Only lines containing "improvements" are wanted from the data below. Copy those lines.

Saved entries:
»»

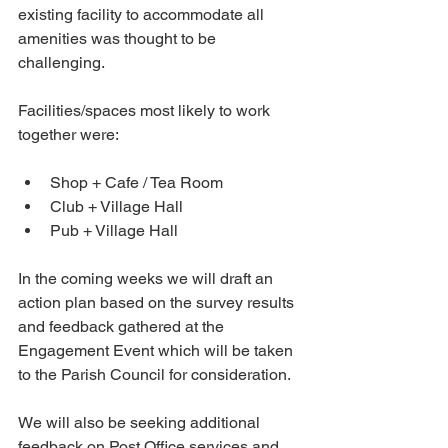
existing facility to accommodate all 
amenities was thought to be 
challenging.
Facilities/spaces most likely to work 
together were:
Shop + Cafe / Tea Room
Club + Village Hall
Pub + Village Hall
In the coming weeks we will draft an 
action plan based on the survey results 
and feedback gathered at the 
Engagement Event which will be taken 
to the Parish Council for consideration.
We will also be seeking additional 
feedback on Post Office services and 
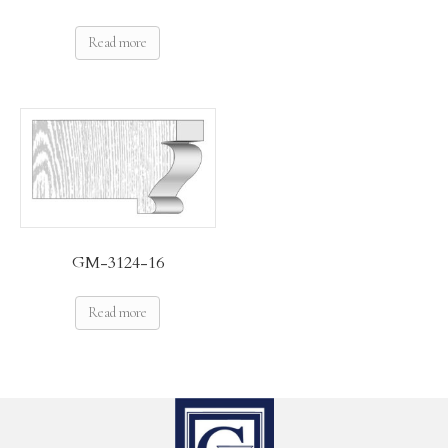
Read more
GM-3124-16
Read more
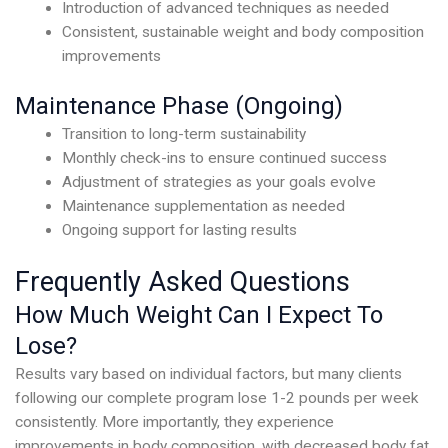
Introduction of advanced techniques as needed
Consistent, sustainable weight and body composition
improvements
Maintenance Phase (Ongoing)
Transition to long-term sustainability
Monthly check-ins to ensure continued success
Adjustment of strategies as your goals evolve
Maintenance supplementation as needed
Ongoing support for lasting results
Frequently Asked Questions
How Much Weight Can I Expect To
Lose?
Results vary based on individual factors, but many clients
following our complete program lose 1-2 pounds per week
consistently. More importantly, they experience
improvements in body composition, with decreased body fat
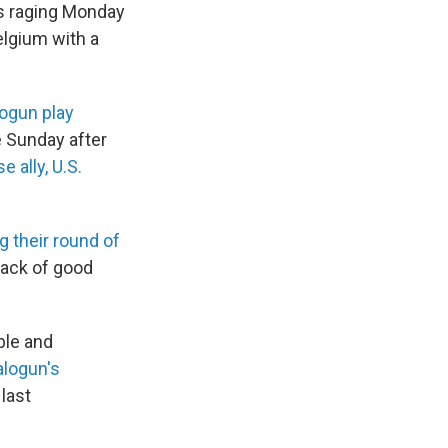
as raging Monday
elgium with a
alogun play
e Sunday after
e ally, U.S.
g their round of
lack of good
ble and
alogun's
last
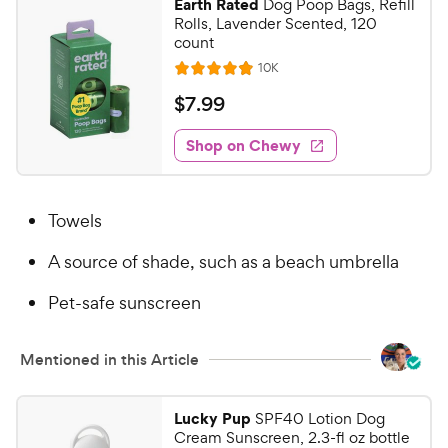
Earth Rated
Dog Poop Bags, Refill
5
y
Rolls, Lavender Scented, 120
s
P
count
t
r
R
10K
R
a
e
i
a
v
r
$
$
7
.
99
i
c
t
s
7
e
e
e
w
Shop on Chewy
.
s
d
9
4
9
.
Towels
8
C
o
h
A source of shade, such as a beach umbrella
u
e
t
w
Pet-safe sunscreen
o
y
f
5
P
Mentioned in this Article
s
r
t
i
a
Lucky Pup
SPF40 Lotion Dog
c
r
Cream Sunscreen, 2.3-fl oz bottle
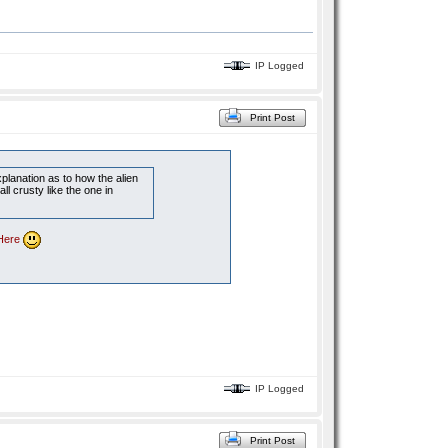
IP Logged
Print Post
planation as to how the alien
ll crusty like the one in
Here
IP Logged
Print Post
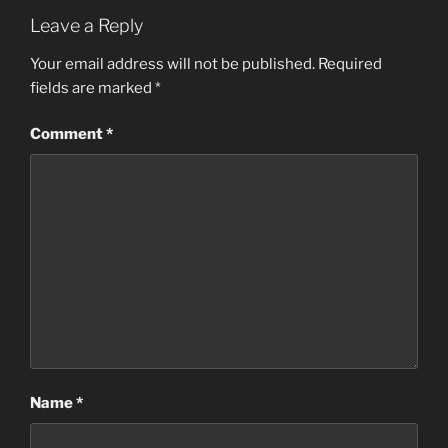
Leave a Reply
Your email address will not be published.
Required
fields are marked
*
Comment
*
Name
*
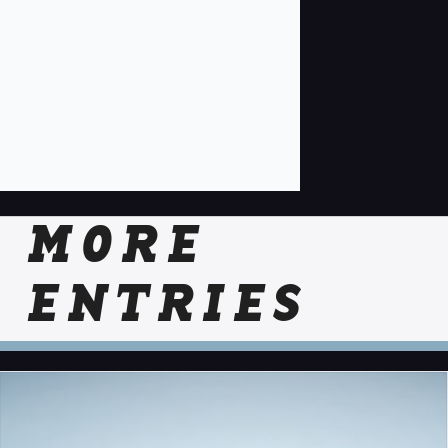
MORE
ENTRIES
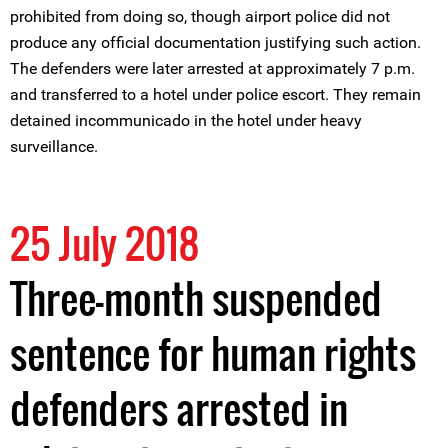
prohibited from doing so, though airport police did not
produce any official documentation justifying such action.
The defenders were later arrested at approximately 7 p.m.
and transferred to a hotel under police escort. They remain
detained incommunicado in the hotel under heavy
surveillance.
25 July 2018
Three-month suspended
sentence for human rights
defenders arrested in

««

** The answer **
improvements
improvements in body composition, with decreased body fat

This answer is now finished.